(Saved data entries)

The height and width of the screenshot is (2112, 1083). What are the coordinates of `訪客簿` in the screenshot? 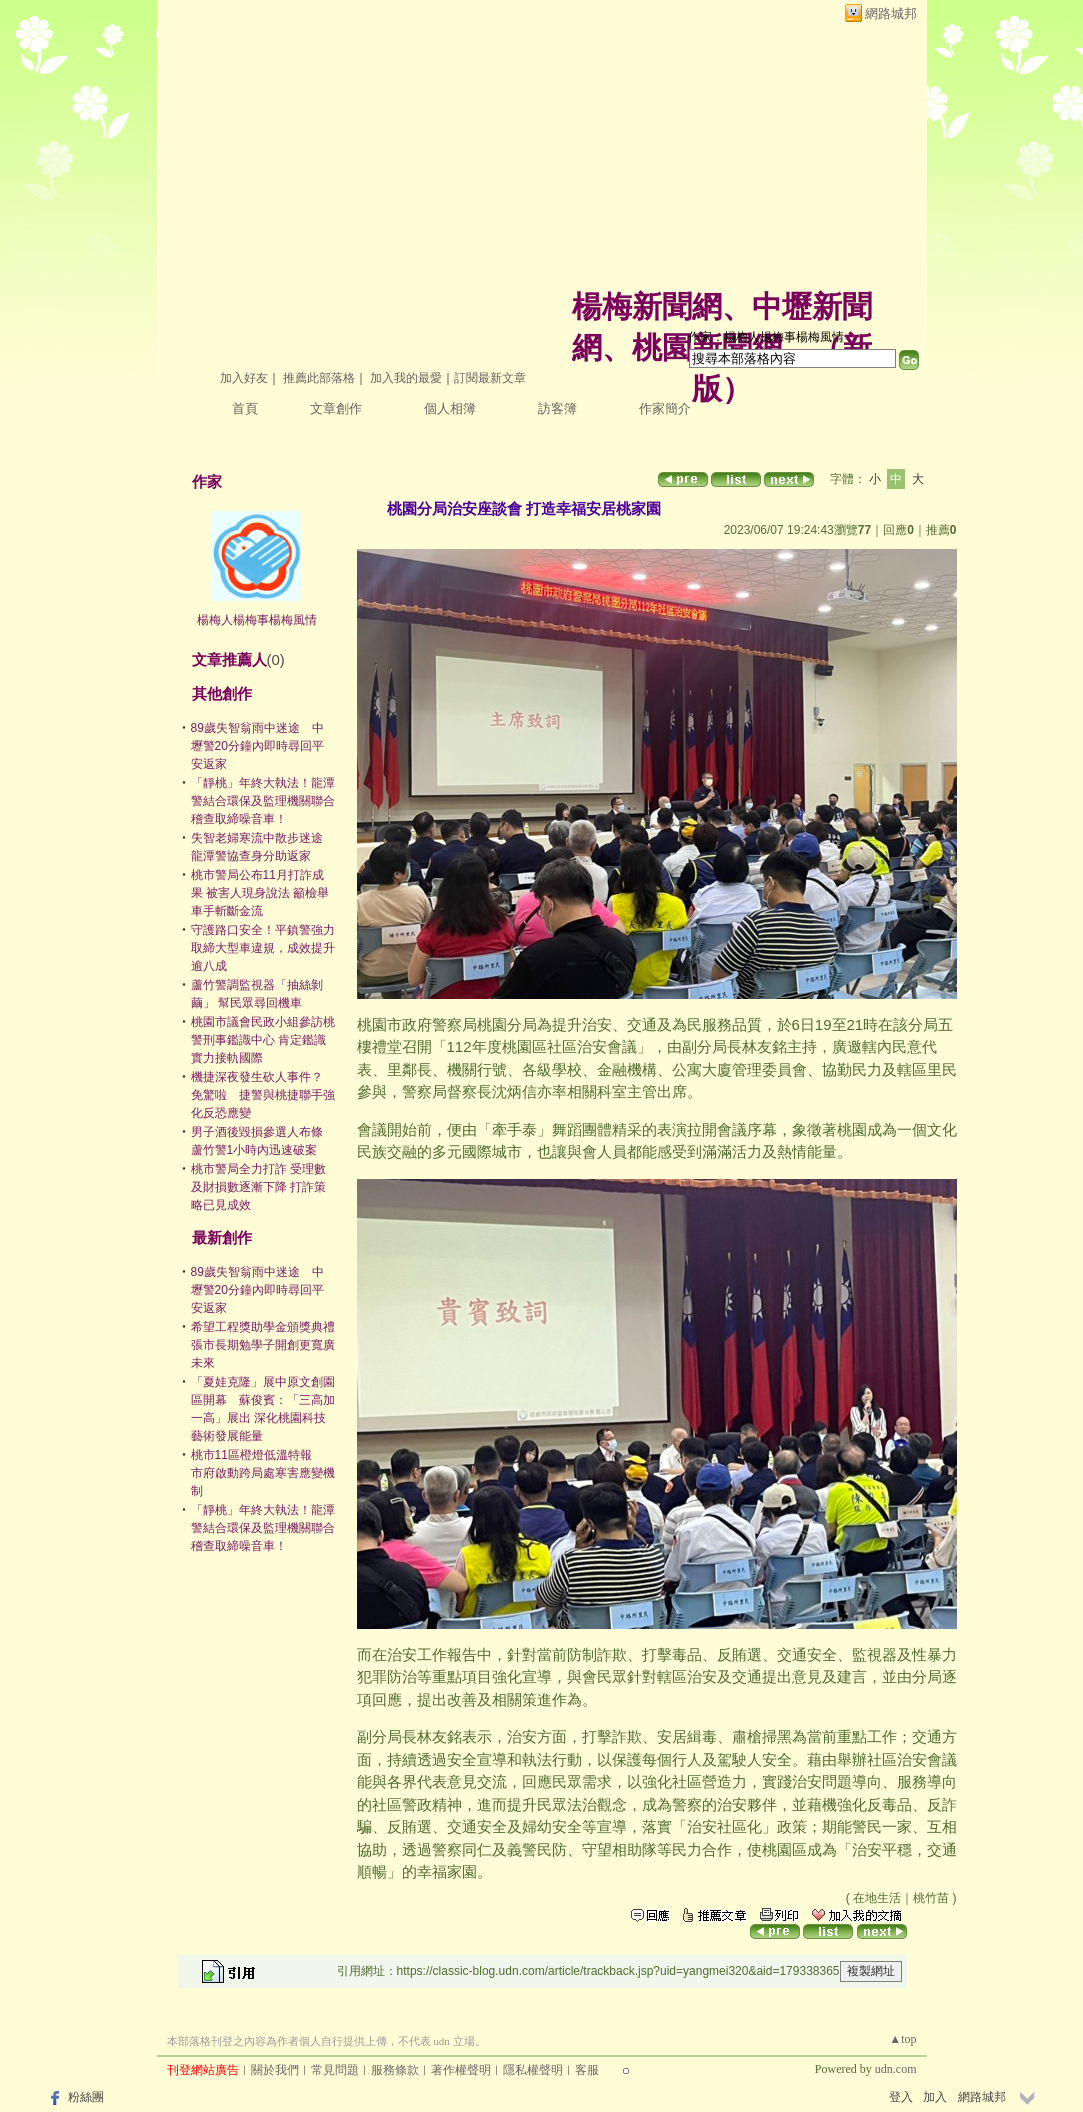 It's located at (557, 408).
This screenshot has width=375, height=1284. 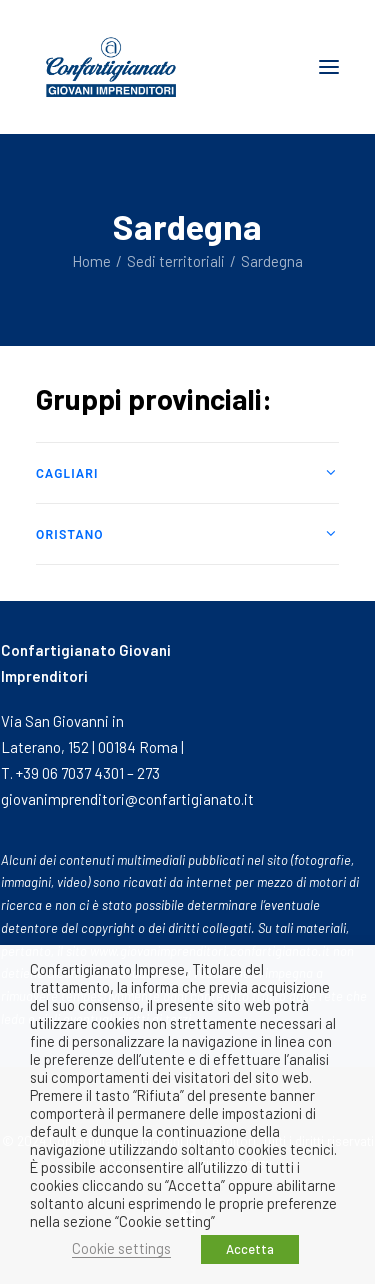 What do you see at coordinates (91, 261) in the screenshot?
I see `Home` at bounding box center [91, 261].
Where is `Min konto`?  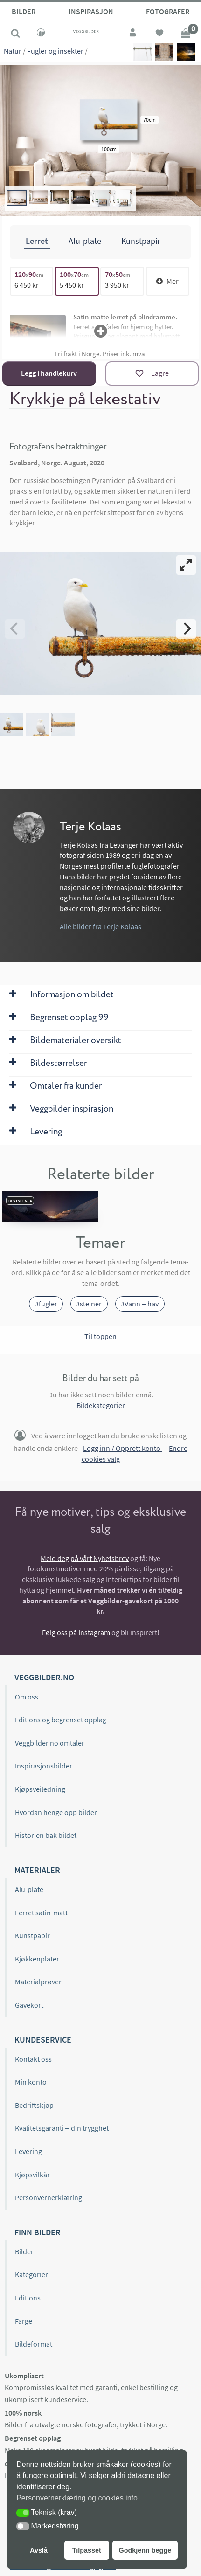
Min konto is located at coordinates (31, 2081).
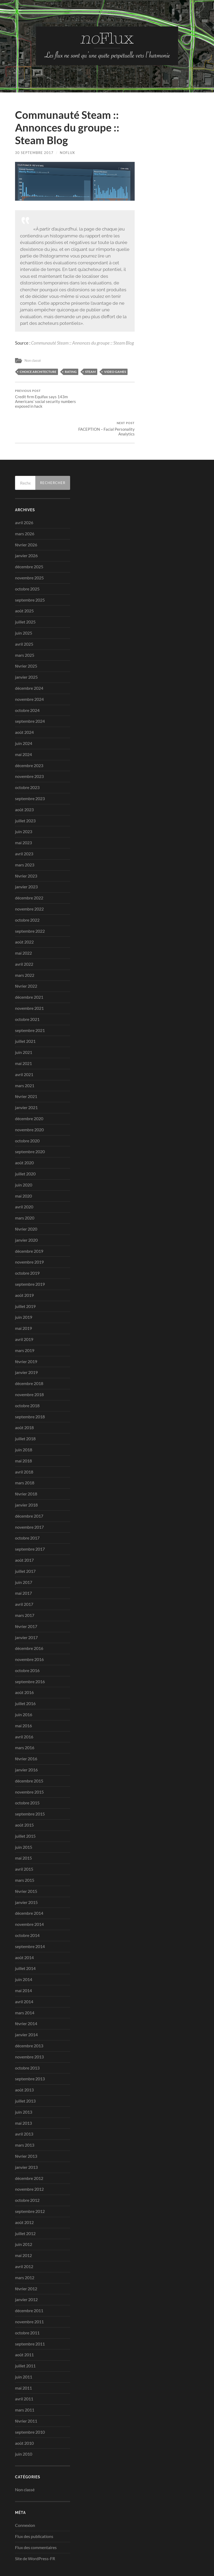 This screenshot has height=2576, width=214. I want to click on Flux des publications, so click(34, 2508).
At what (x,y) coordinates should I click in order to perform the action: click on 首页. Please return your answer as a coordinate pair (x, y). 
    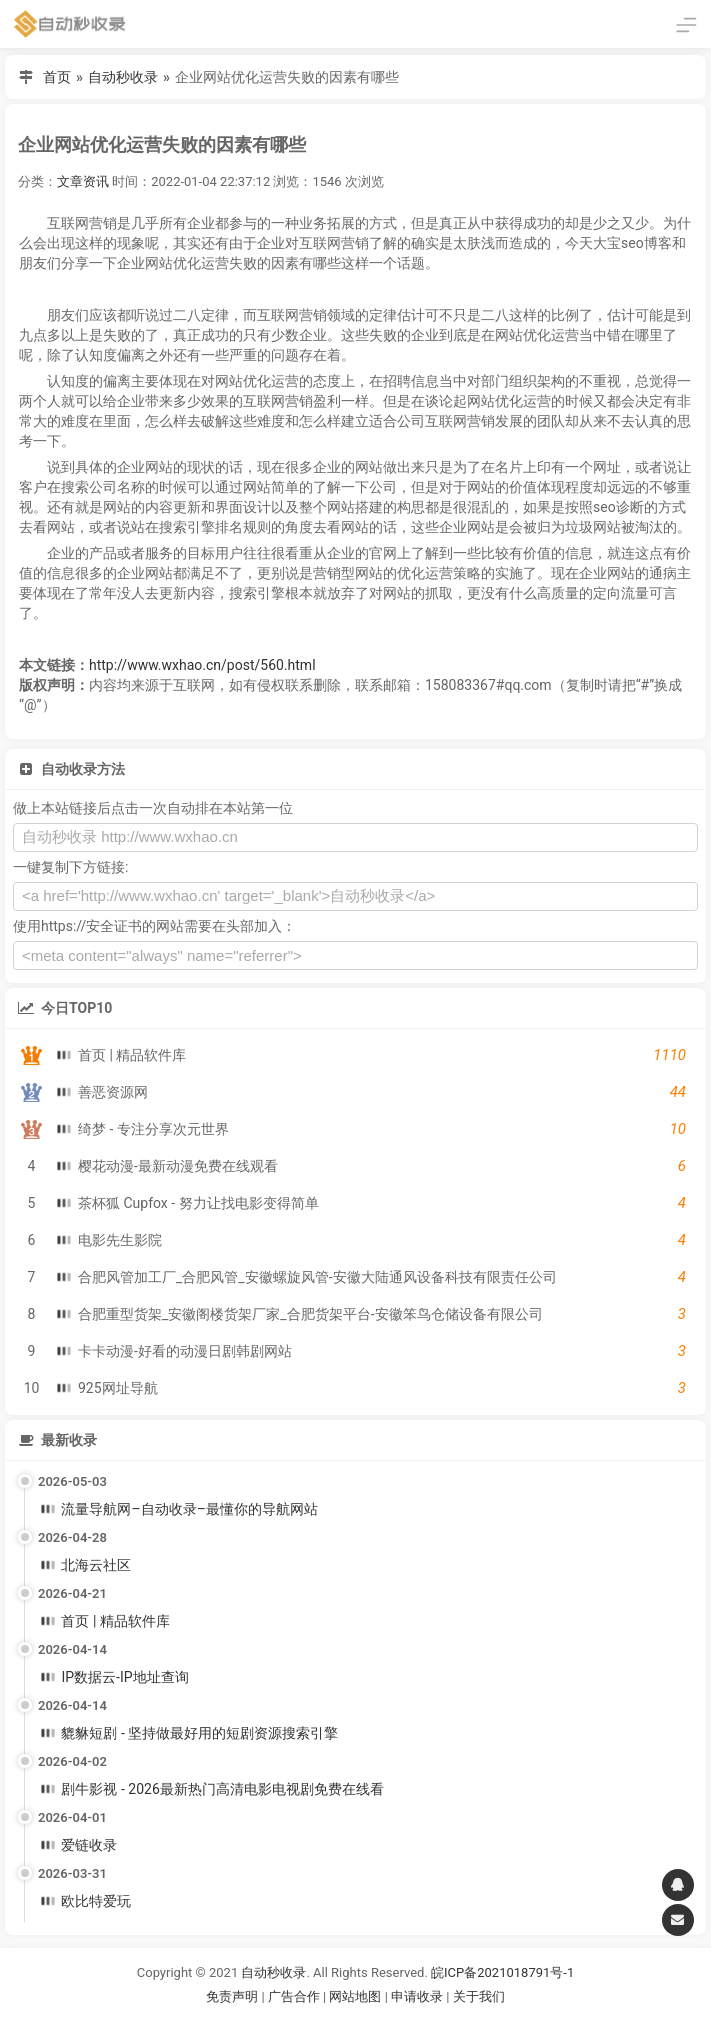
    Looking at the image, I should click on (57, 77).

(TRY IT)
Only the lines from the one containing "At what (x,y)" through the last line of the records above should be repeated, exactly and without pictures.

(EXERCISE RESULT)
At what (x,y) coordinates should I click in order to perform the action: click on 首页. Please return your answer as a coordinate pair (x, y). 
    Looking at the image, I should click on (57, 77).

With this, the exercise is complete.